One fall, on a visit to my parents’ home in the mountains of southwest Virginia, I brought my tagging gear, since my father had told me about the many monarchs that migrated through his farm each year (migrating monarchs are more abundant in our mountains and along the coastline than they are in the Piedmont).

At first, I think my father — an old-school country man at heart — was a little embarrassed that the neighbors might see his “boy” running around the property with a butterfly net. But when I showed him how to tag a butterfly, he began to get interested. I gave him the net, and he swept it at a monarch, and missed! I knew then that I had him — he never wanted me to beat him in anything.

Dad soon started tagging monarchs on his own. Every year, I bought an extra kit or two for him. One day, I got a call from Monarch Watch, congratulating me on one of my tags being recovered in Mexico. When we compared tag numbers, it wasn’t mine, but one of my dad’s. He was delighted when he received a Monarch Watch Certificate of Appreciation stating one of the monarchs he had tagged on September 20, 2003, was recovered in the monarch preserve site in El Rosario, Mexico, on March 1, 2004. That butterfly had flown a distance of 1,622 miles from where it was tagged!

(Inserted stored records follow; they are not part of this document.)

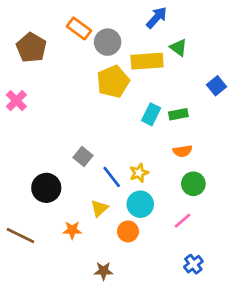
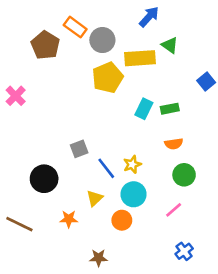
brown pentagon: (31, 48) -> (45, 45), moved
gray square: (83, 157) -> (79, 149), turned 30

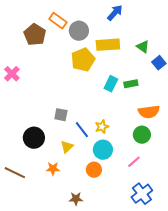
green triangle: (170, 45) -> (143, 47), moved
orange semicircle: (174, 144) -> (149, 112), moved, size x1.5
gray square: (79, 149) -> (61, 115), turned 32
yellow triangle: (95, 198) -> (67, 147), moved
blue cross: (184, 251) -> (142, 194), size x1.5

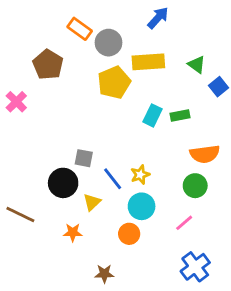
brown pentagon: (35, 35) -> (48, 65), moved
black circle: (34, 138) -> (63, 183), moved
brown line: (15, 173) -> (20, 215), moved

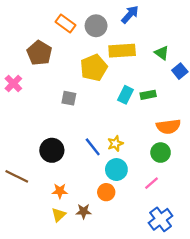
gray circle: (108, 43) -> (96, 26), moved
gray square: (84, 158) -> (69, 98), moved
yellow triangle: (92, 202) -> (59, 215), moved
brown star: (104, 274) -> (84, 211), moved

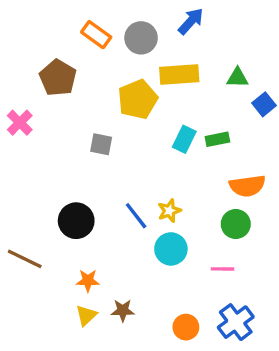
green triangle: (162, 53) -> (237, 78), turned -35
pink line: (151, 183) -> (222, 269), turned 42
orange circle: (106, 192) -> (186, 327), moved

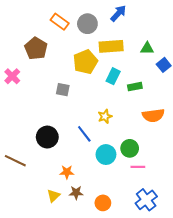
cyan rectangle: (184, 139) -> (113, 76), moved
yellow star: (169, 211) -> (105, 116), moved
green circle: (236, 224) -> (130, 148), moved
orange star: (88, 281) -> (67, 172), moved
orange circle: (186, 327) -> (103, 203), moved

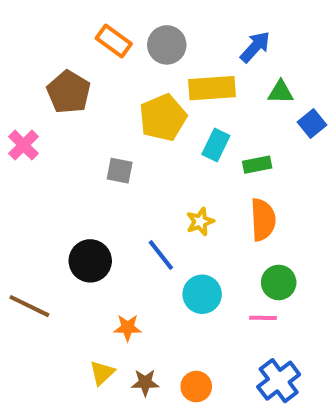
blue arrow: (118, 13) -> (255, 47), moved
orange semicircle: (153, 115) -> (263, 220), moved, turned -85
green circle: (130, 148) -> (279, 282), moved
brown star: (76, 193) -> (145, 383), moved

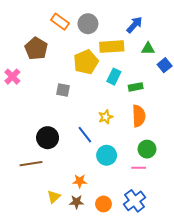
brown line: (29, 306) -> (31, 164), moved, turned -35
orange star: (128, 328) -> (80, 181), moved
blue cross: (279, 381) -> (135, 201), moved

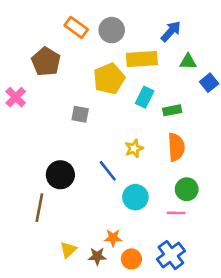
brown line: (31, 164) -> (39, 208), turned -70
orange star: (80, 181) -> (113, 238), moved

After Dad’s passing in 2019, I hired a man to do some tree removal at my parent’s place. When he arrived, he surprised me by telling me that he knew my father as “the monarch man.” Apparently, Dad had gone to his child’s school to talk about monarch migration and tagging. That made me smile and feel proud of my gruff ol’ dad for learning to love monarchs and share their amazing story.

Another highlight in my journey with monarch butterflies happened over 20 years ago, when I visited some of the monarch preserves in Mexico. They are all in high-elevation forests (above 9,000 feet) in the mountains not far from Mexico City. I will never forget hiking into a grove of tall trees to see their branches and trunks colored orange from thousands of clustered monarch butterflies. Some of these small creatures have traveled up to 3,000 miles to spend a few months here, where conditions are just right for them to survive the winter.

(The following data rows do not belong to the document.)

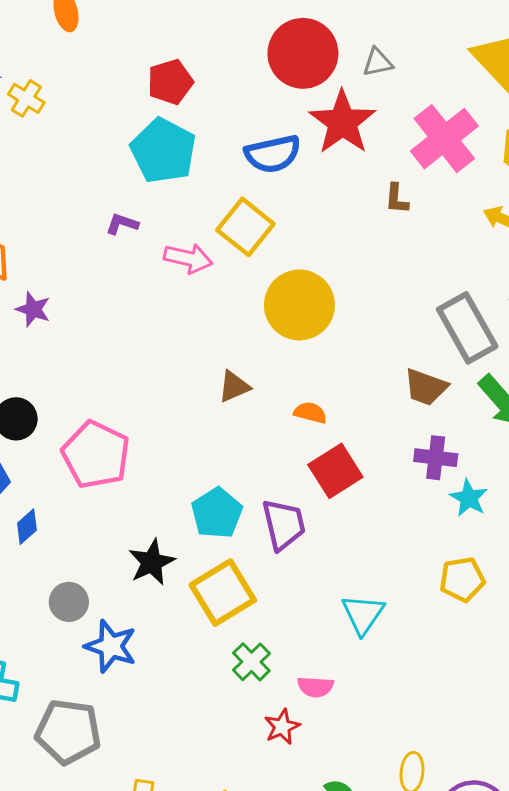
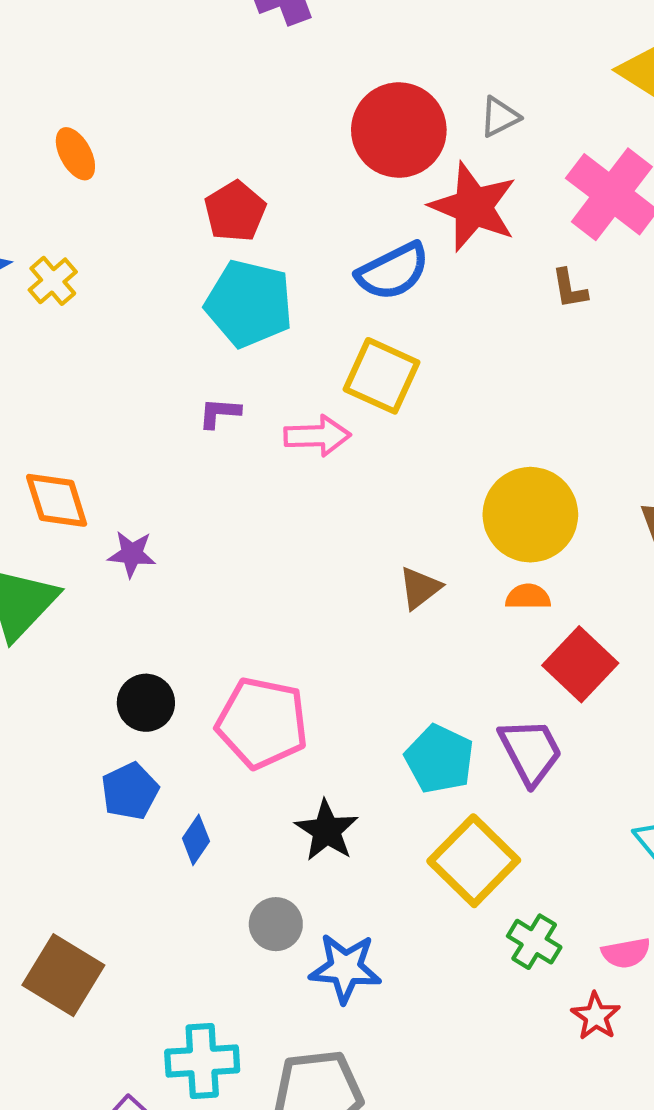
yellow cross: (26, 98) -> (53, 281), turned 32
yellow circle: (299, 305) -> (530, 515), moved
black star: (152, 562) -> (327, 831), moved

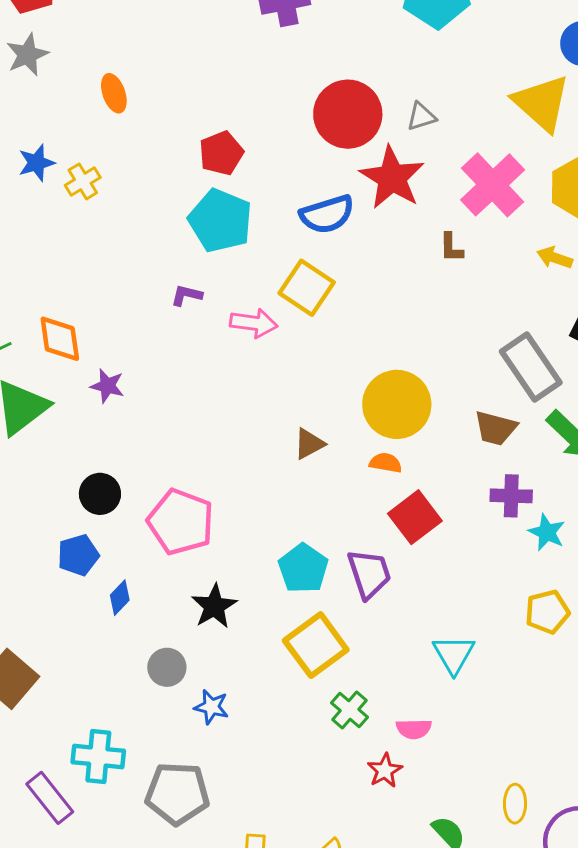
blue star: (345, 968) -> (211, 707), size x0.7

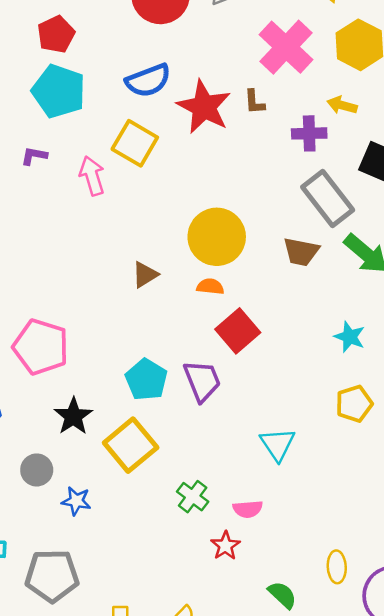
red star: (392, 178) -> (204, 107), moved
pink arrow: (254, 323) -> (92, 176), turned -111
purple cross: (511, 496) -> (309, 133), moved
yellow square: (316, 645) -> (131, 445), moved

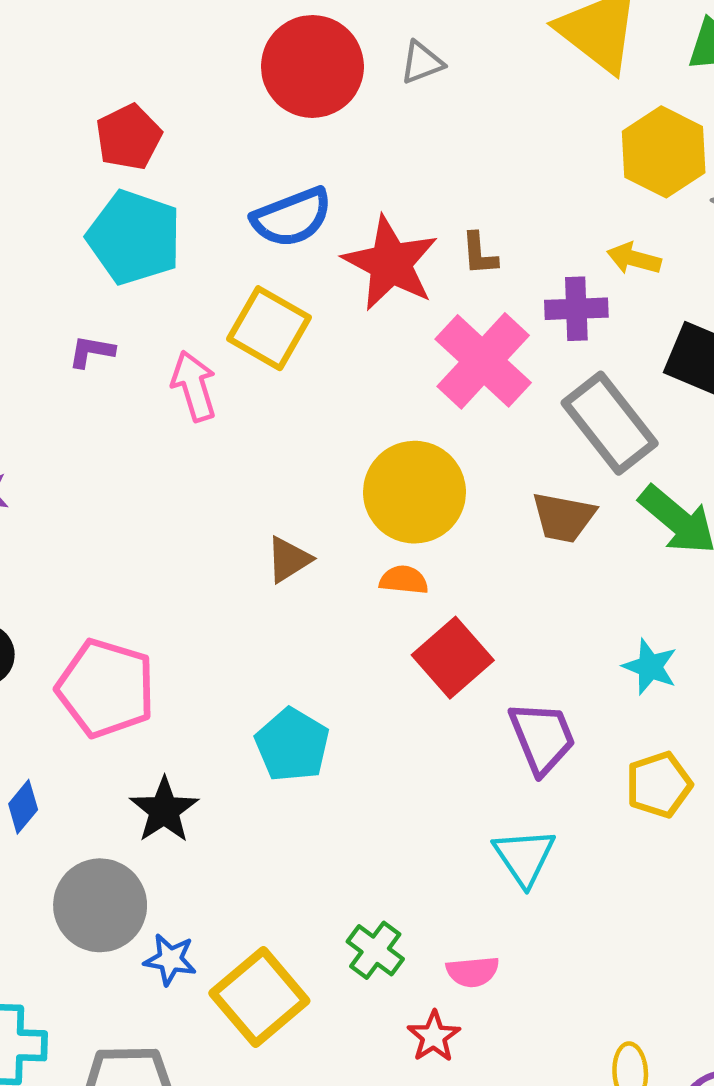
pink cross: (286, 47) -> (483, 361), moved
purple trapezoid: (202, 381) -> (542, 738), moved
yellow square: (131, 445) -> (259, 997), moved
gray circle: (37, 470) -> (100, 905), size x1.6

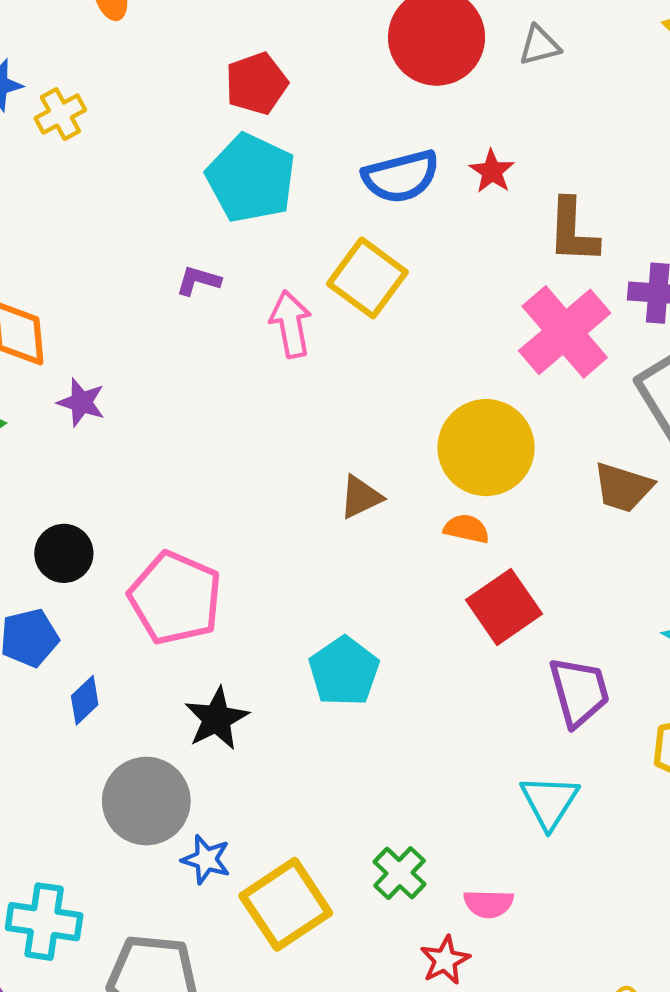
brown L-shape: (479, 254) -> (573, 231), size x1.6
red star: (391, 263) -> (492, 171), moved, size x0.5

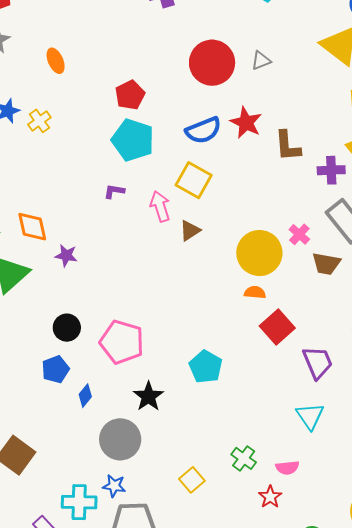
red star: (492, 171) -> (246, 123), size x1.5
pink cross: (565, 332) -> (299, 234), moved, size x0.5
brown triangle: (361, 497) -> (190, 230), moved
blue star: (206, 859) -> (114, 486), moved
yellow square: (286, 904) -> (192, 480), size x0.6

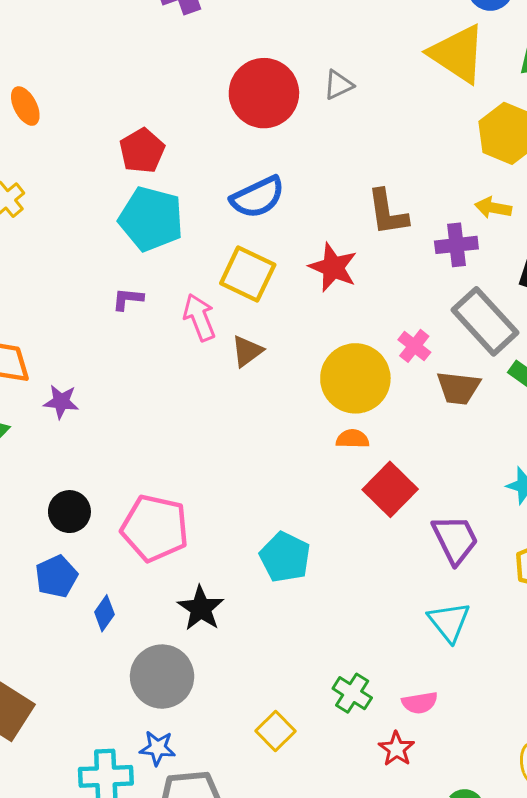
red star: (246, 123) -> (333, 267), moved

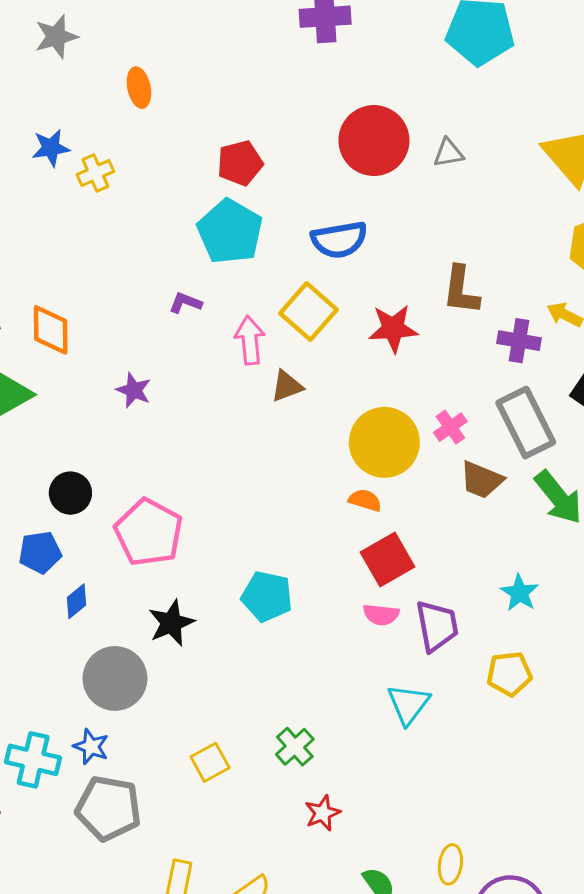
red star: (333, 267) -> (393, 328), turned 30
purple star: (61, 402) -> (134, 390), moved
cyan pentagon: (285, 557) -> (267, 596), turned -30
pink semicircle: (420, 703) -> (381, 615), moved

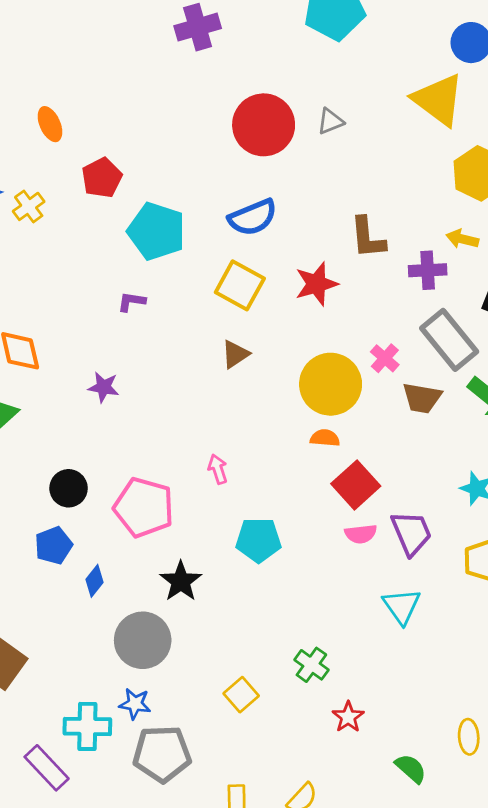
red pentagon: (240, 163) -> (102, 178), moved
pink arrow: (250, 340) -> (218, 469), moved, size x0.7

On warm days, clouds of monarchs take short flights to get water in forest streams. You can actually hear them flying, the wingbeats of thousands of butterflies sounding like a gentle rain. Our guide estimated there were over 50 million monarchs in the 10 acres of forest at that site. The monarchs stay at these sites from late October through mid-March, when they start to move north, mating and laying eggs as they go.

It is mind-boggling that those millions of butterflies came from locations all over eastern North America (those west of the Rockies migrate to sites along the California coast for the winter). These small insects travel thousands of miles to a place they have never been, since they are three or four generations removed from the monarchs that were there last winter. No one knows exactly how they find these same mountain tops, though scientists believe monarchs may use a built-in sun compass and visual cues like mountain ranges and coastline as guides.

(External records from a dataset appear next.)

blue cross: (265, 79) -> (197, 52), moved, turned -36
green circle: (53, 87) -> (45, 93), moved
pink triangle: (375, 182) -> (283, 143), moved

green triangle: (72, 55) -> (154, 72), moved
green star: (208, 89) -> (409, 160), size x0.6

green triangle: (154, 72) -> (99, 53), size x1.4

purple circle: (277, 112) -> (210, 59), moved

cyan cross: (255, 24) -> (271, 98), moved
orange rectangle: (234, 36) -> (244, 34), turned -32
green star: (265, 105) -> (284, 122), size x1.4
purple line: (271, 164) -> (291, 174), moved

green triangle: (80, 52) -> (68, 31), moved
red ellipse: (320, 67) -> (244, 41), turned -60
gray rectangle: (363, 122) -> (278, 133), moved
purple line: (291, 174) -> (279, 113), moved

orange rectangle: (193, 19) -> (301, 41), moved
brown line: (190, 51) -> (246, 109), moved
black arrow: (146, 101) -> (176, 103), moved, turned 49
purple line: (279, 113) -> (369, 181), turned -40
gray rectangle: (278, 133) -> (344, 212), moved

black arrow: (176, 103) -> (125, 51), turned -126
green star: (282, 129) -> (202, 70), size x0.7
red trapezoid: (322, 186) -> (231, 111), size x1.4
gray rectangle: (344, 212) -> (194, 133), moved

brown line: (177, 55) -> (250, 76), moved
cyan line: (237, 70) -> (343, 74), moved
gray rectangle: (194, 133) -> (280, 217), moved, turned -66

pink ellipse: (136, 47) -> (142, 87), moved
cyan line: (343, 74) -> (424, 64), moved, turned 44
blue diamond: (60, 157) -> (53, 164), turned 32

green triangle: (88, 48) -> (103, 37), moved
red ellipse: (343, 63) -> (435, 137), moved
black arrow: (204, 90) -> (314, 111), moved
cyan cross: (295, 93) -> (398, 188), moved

Keep an eye out for these black-and-orange beauties in spring and fall. Here in the Piedmont, we typically see our first monarchs of spring in early April. They are usually the children or grandchildren of those that overwintered in Mexico. We see monarchs again beginning in August, when another generation moves southward as days shorten.

Some of these butterflies will migrate all the way to Mexico, while others will lay eggs on any remaining milkweed plants, and it will be their offspring that complete the journey.

Sadly, monarch populations have plummeted in recent decades for a variety of reasons. Now, many organizations are partnering to find ways to protect these butterfly populations and their incredible migration. We can help by planting native milkweeds (their only host plants), creating diverse habitats of nectar plants for them and other pollinators, and reducing use of pesticides. This international migration miracle is something worth preserving.